Economic practices and social and legal representations of life together : Portrait of Ontario

Année :


Belleau H, Lavallée C, Leckey R, Pugliese M. (2023). Economic practices and social and legal representations of life together, research rapport: portrait of Ontario. Institut national de la recherche scientifique (INRS). 100 p.


This report presents a descriptive portrait of the first results emerging from the research project entitled Economic practices, social and legal representations of cohabitants in Canada.
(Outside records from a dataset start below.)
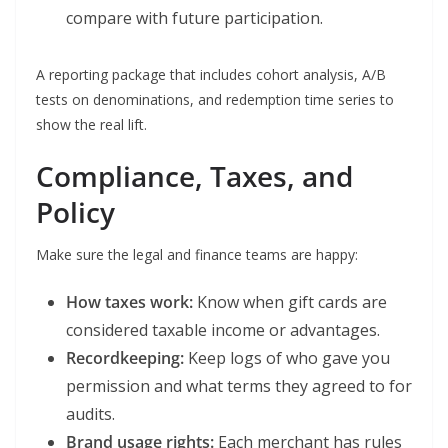
compare with future participation.
A reporting package that includes cohort analysis, A/B
tests on denominations, and redemption time series to
show the real lift.
Compliance, Taxes, and
Policy
Make sure the legal and finance teams are happy:
How taxes work:
Know when gift cards are
considered taxable income or advantages.
Recordkeeping:
Keep logs of who gave you
permission and what terms they agreed to for
audits.
Brand usage rights:
Each merchant has rules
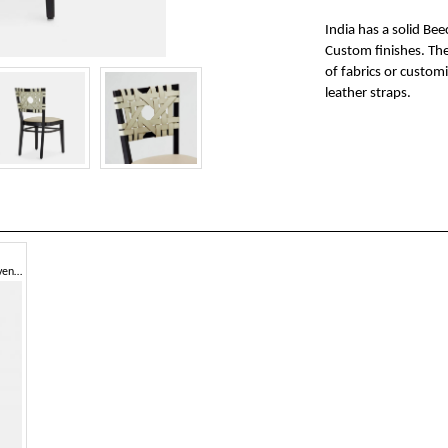
India has a solid Be
Custom finishes. The 
of fabrics or customi
leather straps.
Chair with armrests, hand-woven leather backrest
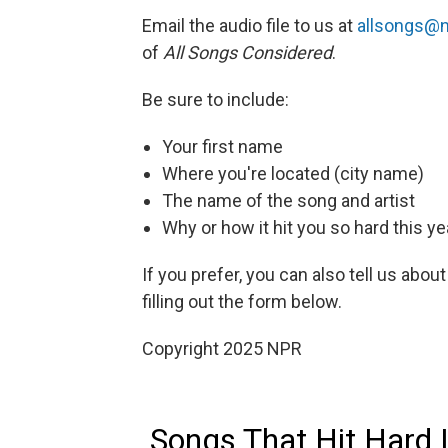
Email the audio file to us at
allsongs@n
of
All Songs Considered
.
Be sure to include:
Your first name
Where you're located (city name)
The name of the song and artist
Why or how it hit you so hard this ye
If you prefer, you can also tell us about
filling out the form below.
Copyright 2025 NPR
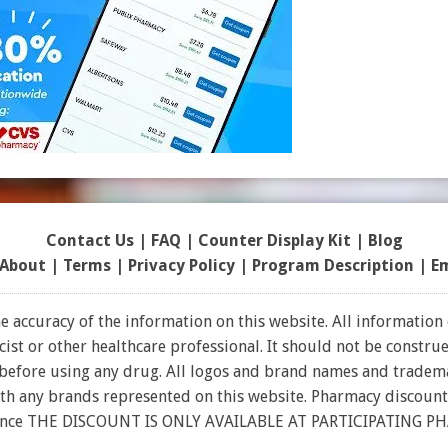
Contact Us
|
FAQ
|
Counter Display Kit
|
Blog
About
|
Terms
|
Privacy Policy
|
Program Description
|
E
 accuracy of the information on this website. All information 
t or other healthcare professional. It should not be construed
 before using any drug. All logos and brand names and tradema
ith any brands represented on this website. Pharmacy discount
rance THE DISCOUNT IS ONLY AVAILABLE AT PARTICIPATING P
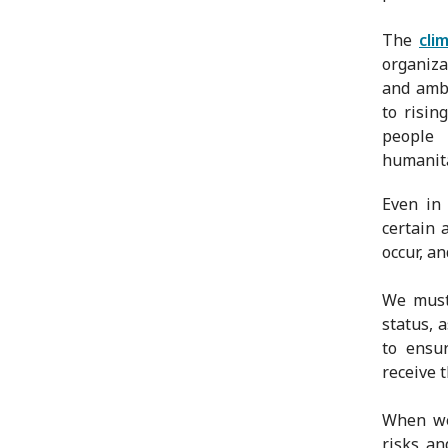
The
cli
organiza
and ambi
to risin
people
humanita
Even in
certain 
occur, a
We must 
status, 
to ensu
receive 
When we 
risks an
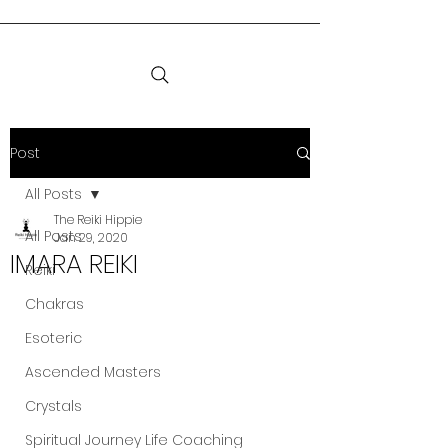
Post
All Posts
The Reiki Hippie
All Posts
Jan 29, 2020
IMARA REIKI
Reiki
Chakras
Esoteric
Ascended Masters
Crystals
Spiritual Journey Life Coaching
Based on a new survey of people living in a couple and aged 25 to 64, the study aimed to identify, for the first time in Ontario, the financial and legal arrangements of couples, whether married or not, their legal knowledge of family law rules that apply to their personal situation, whether they anticipate the possibility of a break-up or the death of their spouse and their opinion on a possible reform of family law.The social relevance of this research project stems from the fact that legislative drafters in Ontario have recognized the functional similarities of shared life between married and unmarried partners. Ontario’s Family Law Act (FLA) imposes on common-law spouses a duty of maintenance to common-law spouses during the relationship and for a time afterwards but provides neither for the division of family property, including the matrimonial home and assets, nor for succession rights where a cohabitant dies intestate. Our survey shows that more than 70% of cohabitants in Ontario do not know the legal rules that apply to them. The results also clearly demonstrate that marriage is not synonymous with the combination of assets, nor can cohabitation be associated with complete financial independence between partners. Among common law partner only, 64% do not think they will ever separate from their current spouse and less than 9% say they have a cohabitation agreement/contract. Finally, approximately 85% agree with a proposal that would give common law spouses the same protections as married couples in the event of separation, including equal sharing of the value of the house in which they lived together and of retirement savings and pensions. Although there are differences between the two types of union, they appear to be modest and do not, in our view, justify the distinct legal treatment of family law in Ontario regarding the division of property.